THE TASK: All of the data that follows should be given again exactly, without its images.

INPUT MATERIAL:

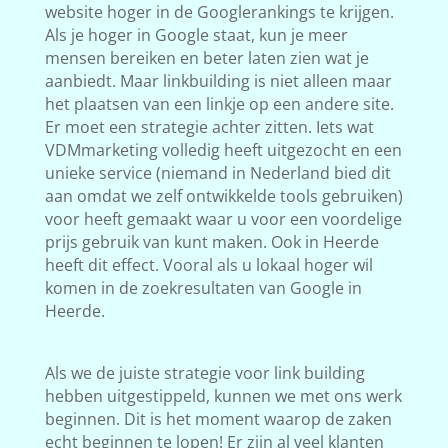
website hoger in de Googlerankings te krijgen.
Als je hoger in Google staat, kun je meer
mensen bereiken en beter laten zien wat je
aanbiedt. Maar linkbuilding is niet alleen maar
het plaatsen van een linkje op een andere site.
Er moet een strategie achter zitten. Iets wat
VDMmarketing volledig heeft uitgezocht en een
unieke service (niemand in Nederland bied dit
aan omdat we zelf ontwikkelde tools gebruiken)
voor heeft gemaakt waar u voor een voordelige
prijs gebruik van kunt maken. Ook in Heerde
heeft dit effect. Vooral als u lokaal hoger wil
komen in de zoekresultaten van Google in
Heerde.
Als we de juiste strategie voor link building
hebben uitgestippeld, kunnen we met ons werk
beginnen. Dit is het moment waarop de zaken
echt beginnen te lopen! Er zijn al veel klanten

PROBLEM SOLUTION:
website hoger in de Googlerankings te krijgen.
Als je hoger in Google staat, kun je meer
mensen bereiken en beter laten zien wat je
aanbiedt. Maar linkbuilding is niet alleen maar
het plaatsen van een linkje op een andere site.
Er moet een strategie achter zitten. Iets wat
VDMmarketing volledig heeft uitgezocht en een
unieke service (niemand in Nederland bied dit
aan omdat we zelf ontwikkelde tools gebruiken)
voor heeft gemaakt waar u voor een voordelige
prijs gebruik van kunt maken. Ook in Heerde
heeft dit effect. Vooral als u lokaal hoger wil
komen in de zoekresultaten van Google in
Heerde.
Als we de juiste strategie voor link building
hebben uitgestippeld, kunnen we met ons werk
beginnen. Dit is het moment waarop de zaken
echt beginnen te lopen! Er zijn al veel klanten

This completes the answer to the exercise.